二小姐是瞎弄还是真的会下厨?幼芙疑惑地看着她。
众人寂静等她将那鱼腌制了15分钟后,就上锅蒸。
忽然周雅楠顿住,望向身后齐刷刷的人,“谁能帮我烧火?”
“我、我来。”一名负责烧火的丫环呆呆地走了过去烧火。
周雅楠做了一个已经饿了,望向张掌厨:“今日有汤吗?”
“有,鱼头豆腐汤,我这就给您盛去。”
周雅楠也不阻止,好饿,先吃着,一边吃一边等吧。
想起什么事,她扬声道:“全都准备两人份。”
很快张掌厨除了盛了鱼头豆腐汤,看来还将原本的菜例端上来了。
“幼芙,端上我们先回蓝雾苑。”周雅楠望了望锅吩咐道:“蒸20分钟,看着时辰,好了给我端来。”
“是。”张掌厨不敢怠慢,忙应声。
门外的何嬷嬷躲闪不及,被周雅楠撞个正着。
“二小姐。”她颤声道。
周雅楠搜到八岁前关于她的记忆,这老嬷嬷想必这行为不是一两次了吧。
“何嬷嬷,怎么躲在门外?是做了什么亏心事吗?”她淡笑眯着眼看着她。
何嬷嬷噎了噎口水,慌得声音发不出来。
“何嬷嬷病了吗?怎么脸色这么白?”周雅楠装不知地拿着手绢替她拭汗。
何嬷嬷身子像被定住似的不敢动,膳房内的丫环都同情地看着她,随后是暗笑。
当然这些周雅楠也瞧见,看来这何嬷嬷平时不积德啊。
“看,病得连话都说不了了,真是可怜。”周雅楠又说道:“何嬷嬷这病了可不好在膳房里待着,这膳房重地,若是传染了祖母、父亲他们就不好了,你说是不是。”

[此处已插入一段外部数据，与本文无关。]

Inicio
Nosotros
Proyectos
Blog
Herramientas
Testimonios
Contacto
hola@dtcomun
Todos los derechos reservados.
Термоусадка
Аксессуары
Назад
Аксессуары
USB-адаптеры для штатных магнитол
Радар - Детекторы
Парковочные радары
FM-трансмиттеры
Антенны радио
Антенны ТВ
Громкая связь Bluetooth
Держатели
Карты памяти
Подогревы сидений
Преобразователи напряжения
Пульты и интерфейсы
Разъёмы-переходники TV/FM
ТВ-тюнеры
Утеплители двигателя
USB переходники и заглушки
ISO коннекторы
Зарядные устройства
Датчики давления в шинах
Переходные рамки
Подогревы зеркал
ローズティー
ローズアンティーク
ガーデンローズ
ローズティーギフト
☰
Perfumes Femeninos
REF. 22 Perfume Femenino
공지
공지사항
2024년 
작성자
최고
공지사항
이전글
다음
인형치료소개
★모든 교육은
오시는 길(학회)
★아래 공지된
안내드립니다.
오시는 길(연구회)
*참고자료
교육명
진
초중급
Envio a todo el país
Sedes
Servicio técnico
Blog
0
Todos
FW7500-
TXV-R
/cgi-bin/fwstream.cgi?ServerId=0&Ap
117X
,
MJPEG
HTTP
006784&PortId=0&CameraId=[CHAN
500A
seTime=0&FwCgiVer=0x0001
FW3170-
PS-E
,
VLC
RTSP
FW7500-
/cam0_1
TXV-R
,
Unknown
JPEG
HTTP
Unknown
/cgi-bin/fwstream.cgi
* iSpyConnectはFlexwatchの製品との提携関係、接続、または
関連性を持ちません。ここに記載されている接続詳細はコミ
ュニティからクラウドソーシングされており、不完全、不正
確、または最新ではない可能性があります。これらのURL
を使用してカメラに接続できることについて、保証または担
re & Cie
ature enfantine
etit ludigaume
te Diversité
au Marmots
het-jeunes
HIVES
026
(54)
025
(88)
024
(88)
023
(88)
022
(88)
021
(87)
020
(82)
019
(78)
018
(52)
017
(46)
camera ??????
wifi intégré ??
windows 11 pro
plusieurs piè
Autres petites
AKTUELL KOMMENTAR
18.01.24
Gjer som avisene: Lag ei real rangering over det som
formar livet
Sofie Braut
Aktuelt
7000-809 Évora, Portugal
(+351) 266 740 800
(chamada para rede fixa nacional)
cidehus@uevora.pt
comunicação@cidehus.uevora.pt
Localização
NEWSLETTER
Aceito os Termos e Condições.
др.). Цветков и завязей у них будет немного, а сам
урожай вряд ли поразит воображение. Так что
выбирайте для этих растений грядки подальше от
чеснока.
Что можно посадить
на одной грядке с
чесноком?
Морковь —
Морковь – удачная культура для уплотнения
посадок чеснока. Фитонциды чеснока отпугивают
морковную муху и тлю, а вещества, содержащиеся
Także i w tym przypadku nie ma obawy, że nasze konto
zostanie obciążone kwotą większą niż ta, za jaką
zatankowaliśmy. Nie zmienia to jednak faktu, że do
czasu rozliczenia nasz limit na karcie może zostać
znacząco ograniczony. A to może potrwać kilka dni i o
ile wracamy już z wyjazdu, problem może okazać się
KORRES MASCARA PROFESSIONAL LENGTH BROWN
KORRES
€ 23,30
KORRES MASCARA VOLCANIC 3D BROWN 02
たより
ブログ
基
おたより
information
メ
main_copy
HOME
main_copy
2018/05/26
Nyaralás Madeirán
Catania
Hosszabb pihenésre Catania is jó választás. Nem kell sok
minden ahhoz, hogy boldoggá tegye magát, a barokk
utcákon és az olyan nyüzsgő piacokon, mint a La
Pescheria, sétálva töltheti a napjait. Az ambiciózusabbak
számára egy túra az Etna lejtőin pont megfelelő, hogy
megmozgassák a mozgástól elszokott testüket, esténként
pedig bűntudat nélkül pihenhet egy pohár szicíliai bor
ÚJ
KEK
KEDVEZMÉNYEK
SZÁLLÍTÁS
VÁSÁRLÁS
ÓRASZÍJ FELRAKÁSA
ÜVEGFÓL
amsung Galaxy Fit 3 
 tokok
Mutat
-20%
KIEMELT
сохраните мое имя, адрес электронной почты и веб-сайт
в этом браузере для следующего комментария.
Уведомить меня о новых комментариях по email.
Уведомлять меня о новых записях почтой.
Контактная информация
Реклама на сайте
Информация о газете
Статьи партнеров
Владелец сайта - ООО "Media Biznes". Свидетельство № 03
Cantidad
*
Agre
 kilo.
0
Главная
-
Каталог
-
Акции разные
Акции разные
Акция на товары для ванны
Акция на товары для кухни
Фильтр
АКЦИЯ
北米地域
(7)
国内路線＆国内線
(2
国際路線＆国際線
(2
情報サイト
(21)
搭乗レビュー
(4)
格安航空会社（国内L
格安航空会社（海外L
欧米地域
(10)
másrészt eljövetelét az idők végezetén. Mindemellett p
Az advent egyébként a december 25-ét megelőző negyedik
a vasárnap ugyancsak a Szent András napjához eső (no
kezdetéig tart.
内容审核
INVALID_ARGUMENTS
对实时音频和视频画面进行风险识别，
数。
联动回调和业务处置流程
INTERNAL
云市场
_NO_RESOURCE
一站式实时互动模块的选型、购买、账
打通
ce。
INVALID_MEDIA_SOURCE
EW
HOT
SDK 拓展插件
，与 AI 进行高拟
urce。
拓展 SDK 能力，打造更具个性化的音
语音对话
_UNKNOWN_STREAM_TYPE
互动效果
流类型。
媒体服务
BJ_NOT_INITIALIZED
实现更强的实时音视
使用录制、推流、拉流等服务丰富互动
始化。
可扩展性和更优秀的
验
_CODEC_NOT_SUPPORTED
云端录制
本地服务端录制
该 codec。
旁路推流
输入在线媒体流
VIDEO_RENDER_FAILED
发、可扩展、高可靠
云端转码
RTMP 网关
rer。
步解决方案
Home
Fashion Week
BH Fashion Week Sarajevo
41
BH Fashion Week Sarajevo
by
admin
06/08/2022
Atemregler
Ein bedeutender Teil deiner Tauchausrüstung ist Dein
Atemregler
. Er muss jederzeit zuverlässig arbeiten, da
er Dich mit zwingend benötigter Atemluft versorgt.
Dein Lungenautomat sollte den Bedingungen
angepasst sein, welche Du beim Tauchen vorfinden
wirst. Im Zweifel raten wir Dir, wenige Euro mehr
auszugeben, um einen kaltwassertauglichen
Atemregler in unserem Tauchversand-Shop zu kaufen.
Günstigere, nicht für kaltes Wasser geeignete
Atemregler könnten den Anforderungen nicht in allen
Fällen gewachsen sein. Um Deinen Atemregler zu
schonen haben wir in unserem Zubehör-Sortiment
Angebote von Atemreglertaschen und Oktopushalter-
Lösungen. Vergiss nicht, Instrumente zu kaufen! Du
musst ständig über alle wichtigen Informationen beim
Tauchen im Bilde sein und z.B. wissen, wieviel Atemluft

何嬷嬷是憋屈得一个不字都不敢说,愣愣地点头,陪着笑:“还是二小姐想得周到。”
“嗯,那何嬷嬷赶回快去好生养病,早日康复吧。”
说完周雅楠便领着忍得肩膀抽搐着的幼芙回到了蓝雾苑。
见她还憋着,说道:“憋着不难受吗?”
幼芙咯咯地笑了起来,“小姐,真是大快人心。那何嬷嬷估计要气死了,平时嚣张得很,这府上的丫环差不多都给她教训过。”
“你呢?”周雅楠随口问道。
幼芙止了笑容,神情黯然。
不用问就知道有了,这本体之前对谁都爱理不理倨傲,想必也别说会为自己的丫环出面了。
“坐下来一起吃。”
“小姐,不用。这规矩使不得。”幼芙慌忙摆手。
“坐下,这是命令。”周雅楠不得不板着脸命令。
果然还是这招凑效,幼芙咚一声坐到凳子上。
“说来听听。”
☆、第四章 丫环笛音(上)
“原本膳房的管事不是何嬷嬷是奴婢的娘,不知小姐还记得程大娘不?”
周雅楠想了想点头,不过记忆里是小时候见过一两次,面目慈善。
“程大娘是你娘啊,怎么小时候没听你说过。”
幼芙也自幼就呆在她身边了,程大娘是寡妇,幼芙的父亲也是田府的家丁,却因为嗜赌被人追债逼上绝境,最后是梁氏出面解决的。
或许也因为这个原因,幼芙对她才尽心尽力吧。
幼芙歉意看了小姐一眼,“因为小姐也没问。”
周雅楠顿了顿,“嗯,好吧。你继续。”
其实幼芙这么回答时还有些忐忑,怕小姐又不快。
不过在听到没事时,才接着道:“何嬷嬷说我娘偷挪府上的饭菜钱,其实娘是被冤枉的,娘不会做这样的事。”
“可是当时老爷、大夫人和老夫人根本不信,还从娘的枕头底下搜出银子,奴婢目睹到何嬷嬷偷偷进入我娘的房子,可是她们却不信我。”说着幼芙已经想要哭了。
周雅楠默默地点了点头,接着问道:“然后呢?”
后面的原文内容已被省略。